Antiprotozoal dimeric naphthylisoquinolines, mbandakamines B ₃ and B ₄, and related 5,8′-coupled monomeric alkaloids, ikelacongolines A–D, from a Congolese Ancistrocladus liana†

From the leaves of a botanically and phytochemically as yet unexplored Ancistrocladus liana discovered in the rainforests of the Central region of the Democratic Republic of the Congo in the vicinity of the town of Ikela, six new naphthylisoquinoline alkaloids were isolated, viz., two constitutionally unsymmetric dimers, the mbandakamines B ₃ (3) and B ₄ (4), and four related 5,8′-linked monomeric alkaloids, named ikelacongolines A–D (5a, 5b, 6, and 7). The dimers 3 and 4 are structurally unusual quateraryls comprising two 5,8′-coupled monomers linked via a sterically strongly constrained 6′,1′′-connection between their naphthalene units. These compounds contain seven elements of chirality, four stereogenic centers and three consecutive chiral axes.

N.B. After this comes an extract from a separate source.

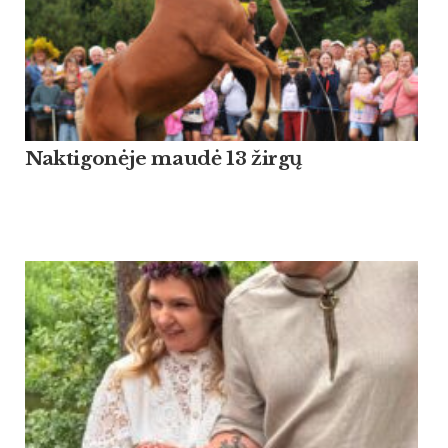
Naktigonėje maudė 13 žirgų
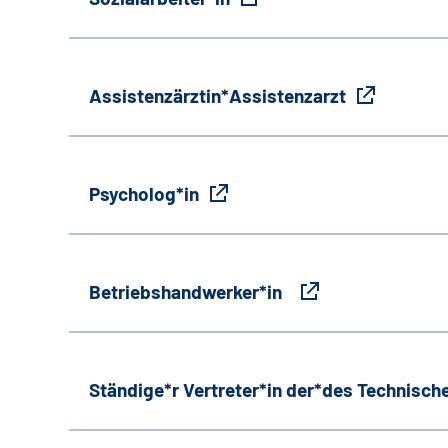
Assistenzärztin*Assistenzarzt
Psycholog*in
Betriebshandwerker*in
Ständige*r Vertreter*in der*des Technische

They were identified along with two known related compounds, the mbandakamines A (1) and B ₂ (2), which had so far only been detected in two Ancistrocladus species indigenous to the Northwestern Congo Basin. In addition, five known monomeric alkaloids, previously found in related Central African Ancistrocladus species, were isolated from the here investigated Congolese liana, three of them belonging to the subclass of 5,8′-coupled naphthylisoquinoline alkaloids, whereas two compounds exhibited a less frequently occurring 7,8′-biaryl linkage. The stereostructures of the new alkaloids were established by spectroscopic (in particular HRESIMS, 1D and 2D NMR), chemical (oxidative degradation), and chiroptical (electronic circular dichroism) methods. The mbandakamines B ₃ (3) and B ₄ (4) displayed pronounced activities in vitro against the malaria parasite Plasmodium falciparum and the pathogen of African sleeping sickness, Trypanosoma brucei rhodesiense.

The discovery of the two unsymmetrically coupled dimeric naphthylisoquinoline alkaloids, the mbandakamines B ₃ and B ₄, showing a high steric hindrance at the central biaryl axis and displaying pronounced antiplasmodial activities, is described.